The U.S. dollar steadied above seven-week lows against euro and its weakest in four months against the yen ahead of today’s crucial vote in Washington on healthcare reform. The vote is considered a harbinger for President Trump’s ambitious agenda to strengthen U.S. economic prosperity. The president’s pro-growth platform was the driving force that propelled the greenback to 14-year highs in the wake of the election. Successful passage of the deal, dubbed the American Health Care Act, would bode favorably for the president’s ability to implement other agenda items like tax cuts, a scenario that would be positive for the dollar. Failure to pass, on the other hand, could hasten another wave of dollar selling as it would augur ominously for the president advancing his agenda. A data-lift boosted sterling to one-month peaks. The Fed chair and U.S. numbers on the jobs and housing markets are also in focus today.
Sterling rode a consumer-driven rally to one-month highs against the underperforming greenback. U.K. consumers came out of a three-month hibernation with a stronger than expected spending spree in February when retail sales jumped 1.4 percent. The data came on the heels of a report showing the highest U.K. inflation in 3 ½ years and bolstered the case for the Bank of England to consider a rate hike from crisis lows near zero. Nevertheless, doubts remain about the sustainability of consumer spending given the headwinds of rising inflation and tepid wage growth.
The euro steadied after unsuccessful attempts this week at climbing to fresh 2017 highs. How today’s vote in Washington goes on the opening salvo of the president’s agenda could potentially catapult the single currency to new peaks, should Republicans fall short of the votes needed to repeal and replace Obamacare. While the euro has struggled to break through a key ceiling, it’s enjoying an improved track record of sustaining gains thanks to signs of a broadening economic recovery which has some central bankers pining for a policy U-turn.
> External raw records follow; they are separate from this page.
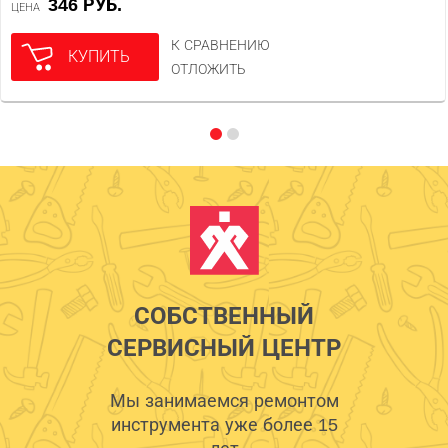
346 РУБ.
ЦЕНА
К СРАВНЕНИЮ
КУПИТЬ
ОТЛОЖИТЬ
СОБСТВЕННЫЙ
СЕРВИСНЫЙ ЦЕНТР
Мы занимаемся ремонтом
инструмента уже более 15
The loonie was on mostly level ground against its U.S. counterpart, buoyed by oil’s nascent stabilization. Oil markets kept above $48 a barrel, offering a modicum of support to some commodity-linked currencies. A critical catalyst lurks for the loonie Friday when Canada releases fresh figures on inflation, data that can shed light on the road ahead for monetary policy.
The Aussie dollar ducked under four-month highs, tracking data from top trade partner China and iron ore prices lower. The Aussie slipped to its lowest in more than a week, moving some 1.5 percent below November peaks reached days ago. A reduction in risk tolerance ahead of a big healthcare vote in Washington also worked against the higher-yielding Aussie, shifting the so-called carry trade into reverse.
The dollar kept mostly steady despite news of an unexpected spike in weekly jobless claims which rose by 15,000 to 258,000. That’s still a healthy level that points to ongoing strength in the labor market, keeping the Fed on course to raise rates in the months ahead. Attention on Washington helped to divert investor attention away from the economy, limiting the data’s impact on the dollar. The dollar this week has been held hostage to political developments. The U.S. currency would be at risk of accelerated losses should the president whiff on his first major agenda item, healthcare reform, which would bode poorly for his chances of advancing his broader agenda aimed at giving the economy a meaningful lift.